• Your assignment
Please copy each line in the records below that contains the string "Furoshiki".

[[ Stored data, beginning ]]

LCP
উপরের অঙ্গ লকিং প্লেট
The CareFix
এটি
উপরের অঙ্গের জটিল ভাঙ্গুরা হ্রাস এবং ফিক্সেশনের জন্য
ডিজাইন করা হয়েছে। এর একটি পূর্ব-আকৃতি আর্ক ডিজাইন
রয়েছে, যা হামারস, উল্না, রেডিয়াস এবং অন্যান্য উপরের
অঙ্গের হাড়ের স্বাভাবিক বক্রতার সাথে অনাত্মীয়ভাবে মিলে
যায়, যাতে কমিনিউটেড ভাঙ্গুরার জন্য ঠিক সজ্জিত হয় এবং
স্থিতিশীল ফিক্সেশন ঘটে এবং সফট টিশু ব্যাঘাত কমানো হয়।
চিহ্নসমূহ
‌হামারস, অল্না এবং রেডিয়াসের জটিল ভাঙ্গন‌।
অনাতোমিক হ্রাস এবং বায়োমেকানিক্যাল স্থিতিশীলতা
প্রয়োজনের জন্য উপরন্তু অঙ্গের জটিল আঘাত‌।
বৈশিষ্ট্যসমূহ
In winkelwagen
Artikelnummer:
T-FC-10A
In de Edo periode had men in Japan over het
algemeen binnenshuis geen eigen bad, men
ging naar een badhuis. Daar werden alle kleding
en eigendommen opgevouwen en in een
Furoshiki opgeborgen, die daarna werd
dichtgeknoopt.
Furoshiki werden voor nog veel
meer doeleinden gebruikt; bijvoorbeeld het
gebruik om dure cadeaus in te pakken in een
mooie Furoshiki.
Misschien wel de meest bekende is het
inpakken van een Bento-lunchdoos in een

[[ Stored data, end ]]

• Solution below
Furoshiki opgeborgen, die daarna werd
Furoshiki werden voor nog veel
mooie Furoshiki.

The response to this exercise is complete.